Cattle futures eased as investors assessed data showing not only a surprise increase in the number of animals placed for fattening on feedlots, but at higher weights too, implying some easing in market tightness.

Live cattle futures for June, the best-traded lot, stood down 0.6% at 150.375 cents a pound in early afternoon deals in Chicago, with August feeder cattle down 1.0% at 213.625 cents a pound.

The decline followed data on Friday showing that the number of cattle on US feedlots held at 10.8m head as of the start of this month, rather that showing the 100,000-head decline year on year that investors had expected.

The dynamic was driven by an unexpected, if small, increase to 1.81m head in the number of animals placed on feedlots in March.

Investors had expected a drop of some 80,000 head in placements.

'Recurring theme'

Furthermore, the weight of animals placed on feedlots was, at 734.2 pounds, higher than a year ago too, by more than 13 pounds and up 7.7 pounds on the weight in February too.

The theme of higher weights, and improving supplies, of feeder cattle (ie animals ready to be placed on feedlots) tallied with ideas of them being left for longer on wheat pasture, a theme highlighted by Agrimoney.com two weeks ago.

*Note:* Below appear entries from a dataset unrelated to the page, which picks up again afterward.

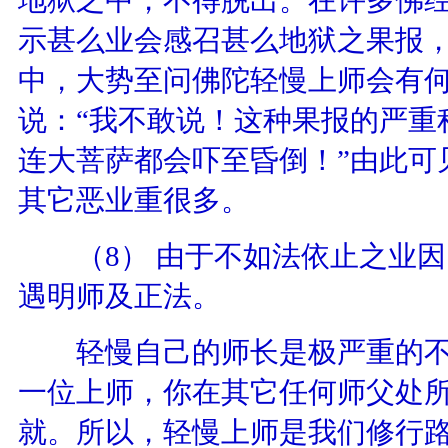
示甚么业会感召甚么地狱之果报
中，大势至问佛陀轻慢上师会有何
说：“我不敢说！这种果报的严重
连大菩萨都会吓至昏倒！”由此可
其它恶业重很多。
（
8
）
由于不如法依止之业因
遇明师及正法。
轻慢自己的师长是极严重的不
一位上师，你在其它任何师父处
就。所以，轻慢上师是我们修行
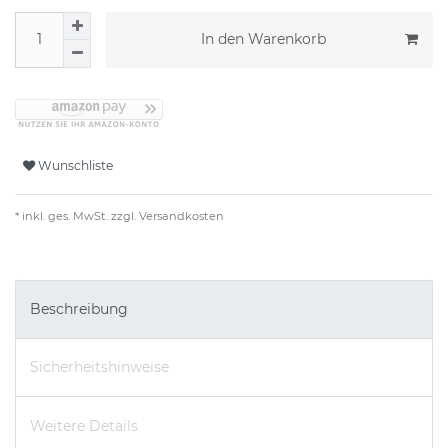
In den Warenkorb
Wunschliste
* inkl. ges. MwSt. zzgl.
Versandkosten
Beschreibung
Sicherheitshinweise
Weitere Details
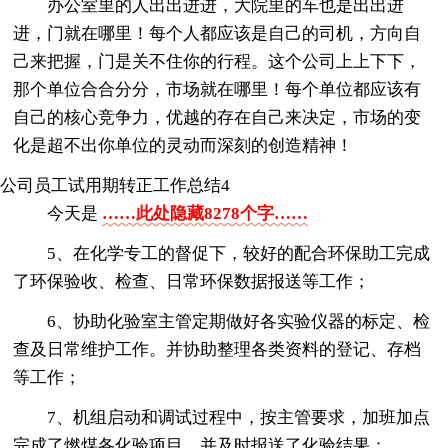
办公室里的人出出进进，大院里的车也是出出进
进，门就在哪里！每个人都应该是自己的司机，方向自
己来把握，门是关不住你的行程。这个公司上上下下，
那个单位合合分分，市场就在哪里！每个单位都应该有
自己的核心竞争力，优越的存在自己来决定，市场的变
化是超不出你单位的灵动而深刻的创造精神！
公司员工试用期转正工作总结4
今天是
……此处隐藏8278个字……
5、在化学专工的督促下，较好的配合环保助工完成
了环保验收、检查、日常环保数据报送等工作；
6、协助化验室主管定期做好各实验仪器的标定、检
查及日常维护工作。并协助整理各类资料的登记、存档
等工作；
7、机组启动和调试过程中，按主管要求，加班加点
完成了燃煤各化验项目，并及时报送了化验结果；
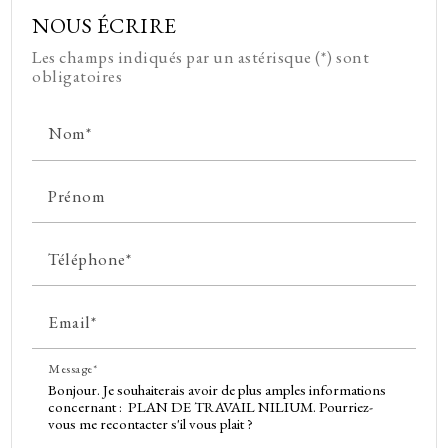
NOUS ÉCRIRE
Les champs indiqués par un astérisque (*) sont
obligatoires
Nom*
Prénom
Téléphone*
Email*
Message*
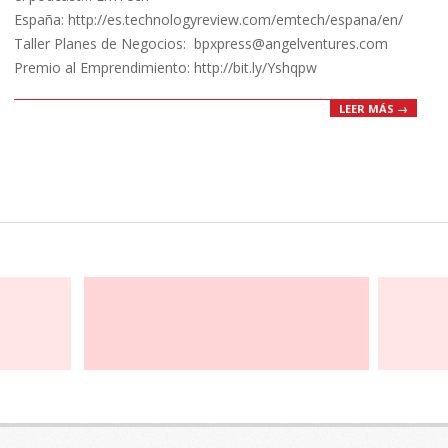
España: http://es.technologyreview.com/emtech/espana/en/
Taller Planes de Negocios: bpxpress@angelventures.com
Premio al Emprendimiento: http://bit.ly/Yshqpw
LEER MÁS →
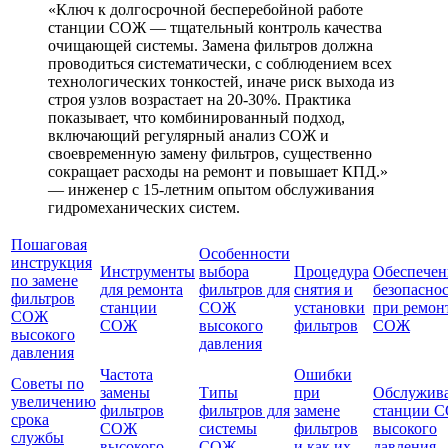
«Ключ к долгосрочной бесперебойной работе
станции СОЖ — тщательный контроль качества
очищающей системы. Замена фильтров должна
проводиться систематически, с соблюдением всех
технологических тонкостей, иначе риск выхода из
строя узлов возрастает на 20-30%. Практика
показывает, что комбинированный подход,
включающий регулярный анализ СОЖ и
своевременную замену фильтров, существенно
сокращает расходы на ремонт и повышает КПД.»
— инженер с 15-летним опытом обслуживания
гидромеханических систем.
Пошаговая
Особенности
инструкция
Инструменты
выбора
Процедура
Обеспечен
по замене
для ремонта
фильтров для
снятия и
безопасно
фильтров
станции
СОЖ
установки
при ремон
СОЖ
СОЖ
высокого
фильтров
СОЖ
высокого
давления
давления
Частота
Ошибки
Советы по
замены
Типы
при
Обслужив
увеличению
фильтров
фильтров для
замене
станции 
срока
СОЖ
системы
фильтров
высокого
службы
высокого
СОЖ
и как их
давления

Signally, placements in Texas, the top cattle state, where using winter wheat as grazing for cattle is particularly common, rose 47% month on month in March, well ahead of the national average of 17%.

The trend of heavier feeder cattle weights "is a recurring theme in recent months that will likely have the effect of widening the spread between summer and fall/winter futures", said a report by Paragon Economics and Steiner Consulting.

Animals are typically on feed for about six months, meaning the animals placed last month will likely in autumn come to the market as fattened, or so-called "live", cattle.

'Mildly-to-moderately bearish'

Paragon Economics and Steiner Consulting added that the USDA report "is being viewed as mildly-to-moderately bearish for trade, given that each of the key figures is larger than both one year ago and the respective average of analysts' pre‐report estimates".

Morgan Stanley said that that the USDA report "skews bearish for prices," adding that the data appeared "modestly more bearish for feeder cattle than for live cattle, as increased placements - despite relatively poor feedlot margins - hints at our long-awaited increase in feeder cattle availability".

While futures in feeder cattle last week outperformed those of live cattle, "we expect this relative outperformance to reverse" this week.

'Had to come to feedlots'

At Texas A&M University, livestock economist David Anderson also said that the report was "viewed as bearish in that it shows that there are more cattle on feed than the pre-report expectations".

But Professor Anderson noted that a move onto feedlots had been predictable to some extent, given estimates of the total US inventory.

"I think we all thought those numbers of cattle were out there," Professor Anderson told Agrimoney.com.

 "Sooner or later those cattle had to come to feedlots"

Professor Anderson also noted the potential, with feedlot cattle weights increasing, for animals to continue to come to slaughter at elevated weights.

However, long-term dynamics still suggest a thin supply of beef.

"Those longer-term trends are with us," he said.